Optimization of Genotyping-by-Sequencing (GBS) for germplasm fingerprinting and trait mapping in faba bean

Abstract

Faba bean (Vicia faba L.) is an important pulse crop with a wide range of agroecological adaptations. The development of genomic tools and a comprehensive catalog of extant genetic diversity are crucial for developing improved faba bean cultivars. The lack of a cost-effective genotyping platform limits the characterization of large germplasm collections, understanding of genetic diversity across populations, and implementing breeder's tools like genomic selection. Genotyping-by-sequencing (GBS) offers high-resolution genotyping for both model and crop plant species, even without a reference genome sequence. The genome fragments targeted by GBS depend substantially on the restriction enzyme (RE) used for the complexity reduction step. Species with complex genomic architecture require optimization of GBS with proper RE to realize the full potential of GBS. Here, we evaluated various REs in the GBS method and identified that the combination of ApeKI/MseI proved to be the most appropriate for faba bean based on the best library quality, a high number of genomic loci spread across chromosomes, and high enrichment loci associated with the gene space.

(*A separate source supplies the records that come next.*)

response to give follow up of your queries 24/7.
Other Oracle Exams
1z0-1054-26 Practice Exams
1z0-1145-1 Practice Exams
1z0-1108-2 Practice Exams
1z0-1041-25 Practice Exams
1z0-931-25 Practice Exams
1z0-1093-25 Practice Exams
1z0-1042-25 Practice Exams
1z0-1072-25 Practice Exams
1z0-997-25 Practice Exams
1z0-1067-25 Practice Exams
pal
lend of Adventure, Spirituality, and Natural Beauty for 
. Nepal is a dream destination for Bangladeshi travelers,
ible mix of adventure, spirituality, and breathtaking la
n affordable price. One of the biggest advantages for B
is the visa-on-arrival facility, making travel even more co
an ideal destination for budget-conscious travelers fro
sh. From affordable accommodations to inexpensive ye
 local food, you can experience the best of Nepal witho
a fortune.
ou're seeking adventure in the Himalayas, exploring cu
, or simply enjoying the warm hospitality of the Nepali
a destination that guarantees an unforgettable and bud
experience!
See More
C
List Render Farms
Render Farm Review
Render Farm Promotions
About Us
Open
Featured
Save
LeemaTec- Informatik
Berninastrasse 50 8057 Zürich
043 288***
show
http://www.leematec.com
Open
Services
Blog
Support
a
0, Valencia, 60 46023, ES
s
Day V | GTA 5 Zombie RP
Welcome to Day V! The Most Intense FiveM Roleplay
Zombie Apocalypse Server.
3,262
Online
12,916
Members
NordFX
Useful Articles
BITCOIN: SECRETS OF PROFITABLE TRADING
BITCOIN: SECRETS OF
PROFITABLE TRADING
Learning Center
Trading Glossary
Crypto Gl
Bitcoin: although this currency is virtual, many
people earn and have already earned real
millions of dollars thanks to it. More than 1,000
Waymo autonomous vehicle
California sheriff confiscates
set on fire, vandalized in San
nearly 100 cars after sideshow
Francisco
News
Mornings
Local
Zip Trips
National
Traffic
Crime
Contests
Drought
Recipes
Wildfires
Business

With the new optimized protocol, we constructed a genetic map using a recombinant inbred line (RIL) population and identified a QTL for seed hilum color on Chromosome 1. In addition, we also genotyped a diversity panel and performed a genome-wide association studies (GWAS) for important agronomic traits, including plant height (PH), flowering time (FT), and number of pods per plant (PPP). We identified six SNP markers significantly associated with these traits and listed potential candidate genes. The optimized faba bean-specific GBS procedure will facilitate access to the untapped genetic diversity for genetic research and breeding and may facilitate functional genomics.